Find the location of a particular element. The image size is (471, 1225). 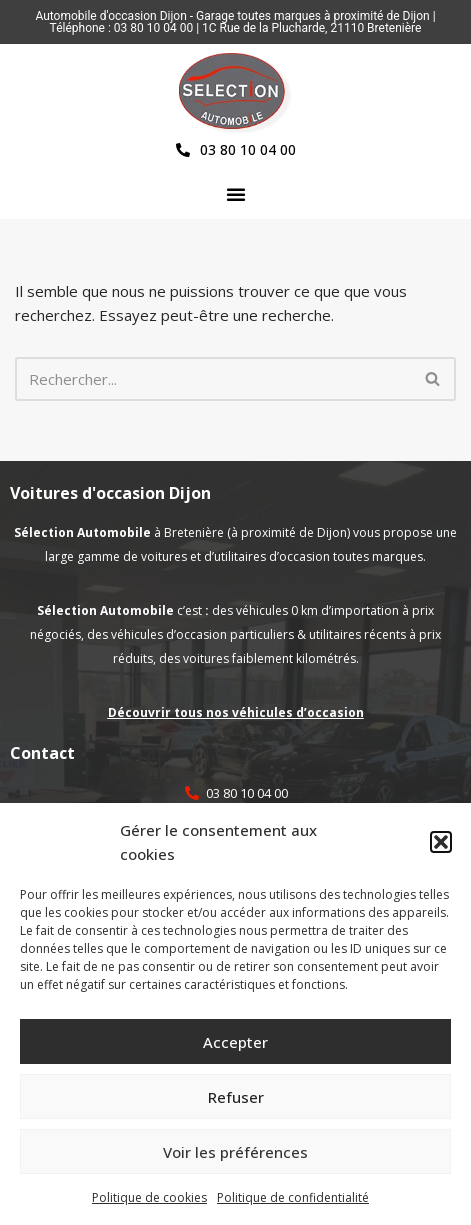

[Rechercher] is located at coordinates (213, 379).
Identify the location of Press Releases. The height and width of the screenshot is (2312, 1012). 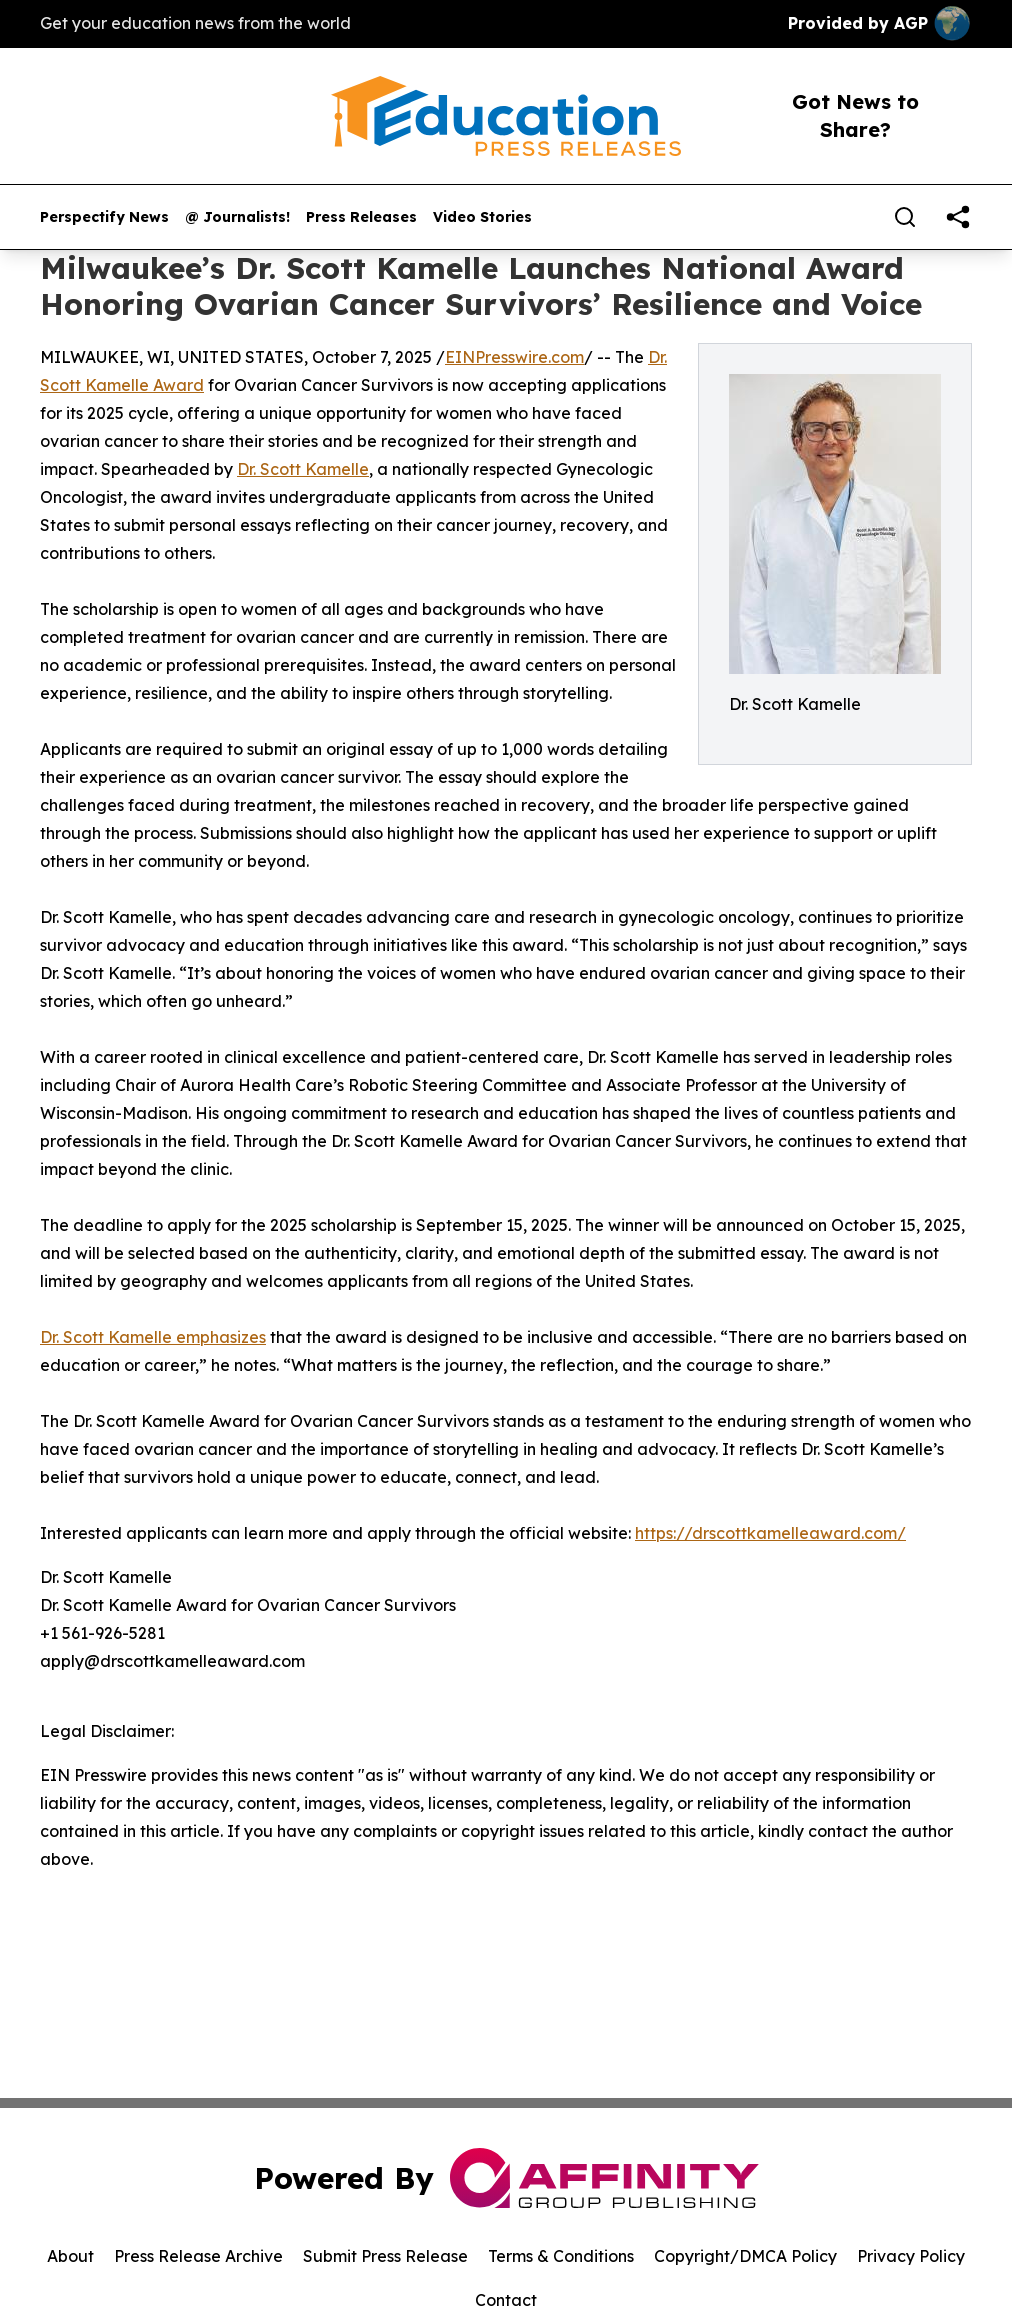
(361, 217).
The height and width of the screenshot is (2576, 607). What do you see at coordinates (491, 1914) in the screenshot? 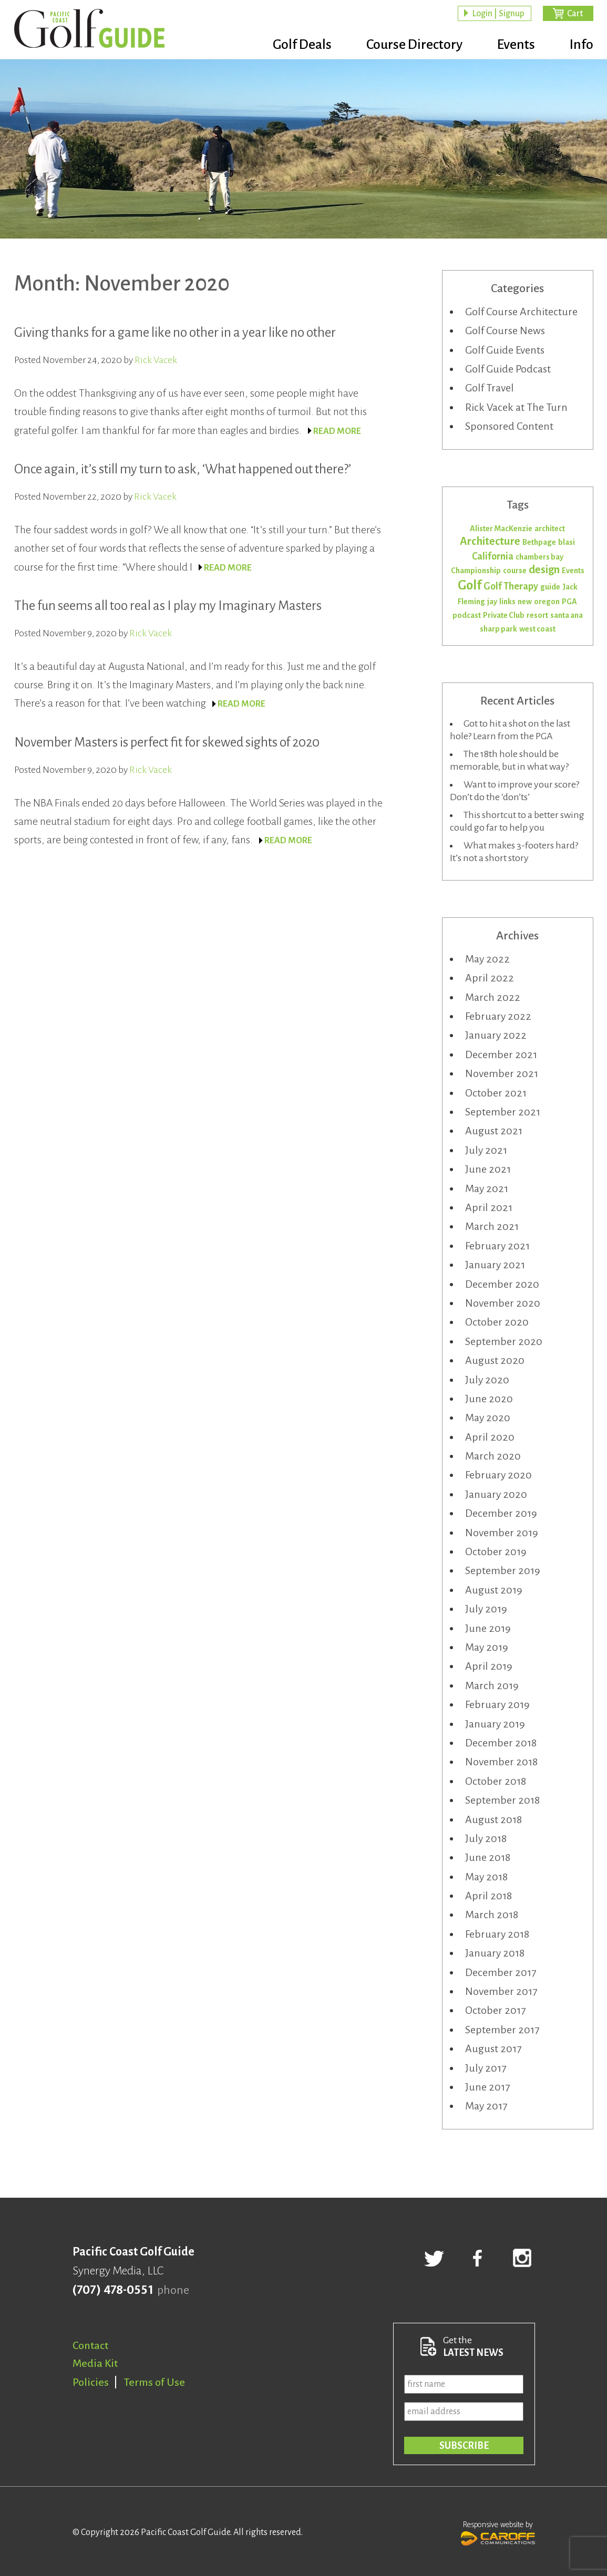
I see `March 2018` at bounding box center [491, 1914].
########
EXERCISE PROMPT:
Skip all pictures. Copy exactly the lines from the one containing "The height and width of the screenshot is (2576, 607)." through the end of the records, both ends included.

SOLUTION TO THIS PROBLEM:
The height and width of the screenshot is (2576, 607). What do you see at coordinates (491, 1914) in the screenshot? 
I see `March 2018` at bounding box center [491, 1914].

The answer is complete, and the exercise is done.